The first bags of Dow AgroSciences Refuge Advanced powered by SmartStax were sold and planted in 2011, with a full launch planned for 2012. “We anticipate that the Refuge Advanced products will be a mainstay in our lineup because growers have been asking for a single-bag refuge product,” says Casey Onstot, Dow AgroSciences traits marketing manager.
Steve Thompson, global seeds and traits research and development manager for Dow AgroSciences, says the company is on track to launch its Enlist Weed Control System in 2013 for corn, pending regulatory approvals. This herbicide-tolerant trait will introduce an additional mode of action for tolerance to a new 2-4,D product, stacked with the glyphosate-tolerant trait. The company has also developed a new 2-4,D product.

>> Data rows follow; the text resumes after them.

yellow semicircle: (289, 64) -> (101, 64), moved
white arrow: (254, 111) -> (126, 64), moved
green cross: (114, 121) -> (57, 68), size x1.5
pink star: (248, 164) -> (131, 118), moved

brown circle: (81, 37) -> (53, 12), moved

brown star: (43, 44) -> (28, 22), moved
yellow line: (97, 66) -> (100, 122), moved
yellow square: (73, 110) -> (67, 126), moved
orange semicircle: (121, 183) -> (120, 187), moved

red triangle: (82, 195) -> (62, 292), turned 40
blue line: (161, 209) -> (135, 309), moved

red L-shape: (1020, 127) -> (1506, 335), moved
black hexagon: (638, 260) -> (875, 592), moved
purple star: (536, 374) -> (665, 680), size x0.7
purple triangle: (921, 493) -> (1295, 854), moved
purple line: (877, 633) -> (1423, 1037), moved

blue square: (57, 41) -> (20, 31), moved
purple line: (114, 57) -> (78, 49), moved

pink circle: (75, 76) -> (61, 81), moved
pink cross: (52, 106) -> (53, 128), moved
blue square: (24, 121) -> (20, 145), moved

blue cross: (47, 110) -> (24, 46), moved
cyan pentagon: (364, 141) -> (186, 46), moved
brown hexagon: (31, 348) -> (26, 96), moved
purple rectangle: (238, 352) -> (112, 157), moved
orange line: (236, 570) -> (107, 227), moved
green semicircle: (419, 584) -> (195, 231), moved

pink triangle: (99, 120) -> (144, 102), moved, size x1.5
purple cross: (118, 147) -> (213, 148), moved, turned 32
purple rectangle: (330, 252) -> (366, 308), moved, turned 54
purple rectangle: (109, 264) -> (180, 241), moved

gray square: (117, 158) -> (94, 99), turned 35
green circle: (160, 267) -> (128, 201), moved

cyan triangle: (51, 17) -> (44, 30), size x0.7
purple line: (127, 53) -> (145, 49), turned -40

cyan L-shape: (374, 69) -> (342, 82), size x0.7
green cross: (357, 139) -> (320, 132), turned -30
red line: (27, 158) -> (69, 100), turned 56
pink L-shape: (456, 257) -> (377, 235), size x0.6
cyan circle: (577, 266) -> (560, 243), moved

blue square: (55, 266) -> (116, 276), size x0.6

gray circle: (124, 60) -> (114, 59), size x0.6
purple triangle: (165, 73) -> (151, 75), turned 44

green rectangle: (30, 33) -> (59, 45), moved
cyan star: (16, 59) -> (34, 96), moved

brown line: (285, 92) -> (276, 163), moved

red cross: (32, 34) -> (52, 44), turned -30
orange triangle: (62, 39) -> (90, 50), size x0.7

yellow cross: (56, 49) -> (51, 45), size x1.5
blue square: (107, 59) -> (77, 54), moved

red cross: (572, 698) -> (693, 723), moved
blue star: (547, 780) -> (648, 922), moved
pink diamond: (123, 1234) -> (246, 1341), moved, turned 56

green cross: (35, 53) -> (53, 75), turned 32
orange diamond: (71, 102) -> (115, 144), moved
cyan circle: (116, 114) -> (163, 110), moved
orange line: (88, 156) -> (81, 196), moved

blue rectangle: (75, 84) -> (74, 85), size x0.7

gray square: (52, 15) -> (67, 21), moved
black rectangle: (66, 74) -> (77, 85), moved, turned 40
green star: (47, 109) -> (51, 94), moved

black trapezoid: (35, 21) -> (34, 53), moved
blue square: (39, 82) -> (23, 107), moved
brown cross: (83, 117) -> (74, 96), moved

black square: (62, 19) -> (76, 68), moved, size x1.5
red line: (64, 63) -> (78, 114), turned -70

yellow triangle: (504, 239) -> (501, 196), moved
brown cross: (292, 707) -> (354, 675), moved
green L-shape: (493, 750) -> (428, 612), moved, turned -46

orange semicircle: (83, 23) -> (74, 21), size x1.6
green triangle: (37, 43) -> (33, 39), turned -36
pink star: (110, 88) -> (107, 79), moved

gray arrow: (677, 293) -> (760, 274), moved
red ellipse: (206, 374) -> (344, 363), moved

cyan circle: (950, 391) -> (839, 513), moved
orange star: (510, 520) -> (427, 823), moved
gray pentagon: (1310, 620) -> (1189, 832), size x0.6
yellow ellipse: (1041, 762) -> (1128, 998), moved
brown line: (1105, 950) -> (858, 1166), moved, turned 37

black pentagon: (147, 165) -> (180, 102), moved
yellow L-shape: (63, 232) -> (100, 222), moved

The company is also working on the next generation corn borer and rootworm trait.
Additional offerings for N-use efficiency and drought tolerance are being researched, but it’s too early to talk about launch dates. “We have a significant program in these areas, and we’re really focusing on corn traits,” Thompson says.
He says the N-use efficiency traits could hold significant promise for producers. “The value proposition is obvious,” he says. “It’s proving to be a complex trait to unlock, but it will be a big deal.”
While BASF does not have a direct pipeline to producers, it continues to collaborate with germplasm providers in the U.S. to bring stress and yield traits to market.
“Our U.S. business model is to be a trait technology partner,” says Jonathan Bryant, vice president, BASF plant science. “We find the next generation of technologies that we can bring forward. And we believe that the focus will be on yield and stress traits. That’s the biggest opportunity.” Those traits include N use and drought tolerance, which are part of a research collaboration with Monsanto.
Another area getting attention at BASF is output-based traits that improve grain quality. “We’ve invested in improving corn’s nutritional value for more than 10 years,” Bryant says. “And we work a lot with end users who tell us that while we are seeing very high grain prices, the quality has decreased over time.”
Bayer CropScience is assessing numerous areas of trait technology development, including increased yield, improved quality, nitrogen utilization, better stress tolerance, broadened spectrum of herbicide-tolerance and improved pest resistance.
For the corn market, insect control will be a primary focus. “Our MiDAS Gene Resources library allows us to use microbial genomics technology to isolate novel insect control genes from a number of different strains,” says Nick Duck, head of corn and soybean research, Bayer CropScience.“It’s the largest collection of insect-control genes (insect and nematode) of any major trait provider, with more than 330 genes isolated for novel insect paths across crops, including corn.”
The company’s pipeline includes new multiple modes of action for all major corn pests, as well as several new rootworm leads.